To evaluate the compression metric on the navigation dataset, run the following command:

python compression_test.py

The script accepts the following flags:

  • --data: the dataset to evaluate on, among shortest-paths, noisy-shortest-paths, or random-walks (default is shortest-paths)
  • --use-untrained-model: whether to evaluate the untrained model (default is to evaluate the trained model)
  • --num-suffix-samples: the number of suffixes to sample from the model
  • --epsilon: the threshold for acceptance (default is 0.01)
  • --num-trials: the number of trials to run (default is 100)

To run the distinction metric on the navigation dataset, run the following command:

python distinction_test.py

The script accepts the following flags:

  • --data: the dataset to evaluate on, among shortest-paths, noisy-shortest-paths, or random-walks (default is shortest-paths)
  • --use-untrained-model: whether to evaluate the untrained model (default is to evaluate the trained model)
  • --max-suffix-length: the maximum suffix length to consider when approximating the true Myhill-Nerode boundary (default is 5)
  • --num-suffix-samples: the number of suffixes to sample from the model to approximate its Myhill-Nerode boundary (default is 5)
  • --epsilon: the threshold for acceptance (default is 0.01)
  • --num-trials: the number of trials to run (default is 100)

Mapping sequences

The code to reproduce the maps of the world model reconstructed from sequences output by a learned model are contained in the mapping folder. The sequences produced by a model trained on shortest paths, noisy shortest paths, and random walks are in the sequences folder. These will be the sequences used for map reconstruction.

Run make_graphs.py to produce the recontructed graph of Manhattan roads. The graph will be saved as a .pkl file in the graphs/ folder. The script accepts the following flags:

  • --dataset: the name of the sequence dataset in mapping/sequences/ to run on
  • --degree: the maximum degree of an intersection in the reconstructed graph
  • --distance: the maximum distance (in miles) of a new edge in the reconstructed graph
  • --nsequences: the number of sequences to use in the recontruction algorithm
  • --randomerr: if this parameter is in [0,1], the reconstruction algorithm only runs on sequences corresponnding to the true world model but chooses a random fraction (given by this parameter) to corrupt (by default this parameter is turned off)

To produce the visualization of the graphs as maps of Manhattan, run the make_maps.py script which will create a .html interactive map in the maps/ folder for each graph in the graphs/ folder.
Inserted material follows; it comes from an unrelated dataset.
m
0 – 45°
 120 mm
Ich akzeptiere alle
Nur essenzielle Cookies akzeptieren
We also provide code in the base folder to reproduce sequences rather than using the ones already provided in mapping/sequences/. To do so, run

python generate_sequences_for_map

with the --data flag set to shortest-paths, noisy-shortest-paths, or random-walks. Put the resulting sequences into the mapping/sequences/ folder and run the code described above from make_graphs.py to produce graphs and maps from these sequences.

Detour analysis

To analyze detours, run the following command:

python detour_analysis.py

The script accepts the following flags:

  • --data: the dataset to evaluate on, among shortest-paths, noisy-shortest-paths, or random-walks (default is shortest-paths)
  • --detour-prob: the probability of taking a detour (default is 0.01)
  • --detour-type: the type of detour to take, among random_valid, least_likely, and second_most_likely (default is random_valid)

Proposed evaluation metrics on Othello

Make sure the synthetic dataset and model checkpoints are installed using the instructions here. We evaluate distinction and compression using the following script:

python othello_world/test_world_model.py

The --model flag can be set to untrained, championship, or synthetic.
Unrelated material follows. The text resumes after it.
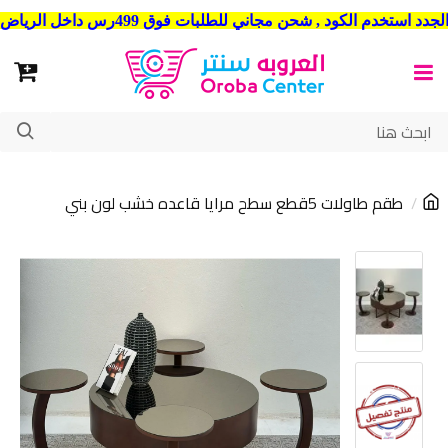
شحن مجاني للطلبات فوق 499رس داخل الرياض . وشحن الي جميع مدن المملكة العربية السعودية
طقم طاولات 5قطع سطح مرايا قاعده خشب لون بني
We thank Kenneth Li and the authors of the Othello world model paper for making their code and data available.

LLM test

The script logic_puzzles.py contains the code to perform our evaluation metrics on the seating logic puzzle described in the paper. Before running the code, make sure the following lines are uncommented and set to your API keys:

together_api_key = ...
open_ai_api_key = ...

To change model names, change the value of the model_name variable. The script will output the results of the capabilities evaluation along with the compression and precision tests.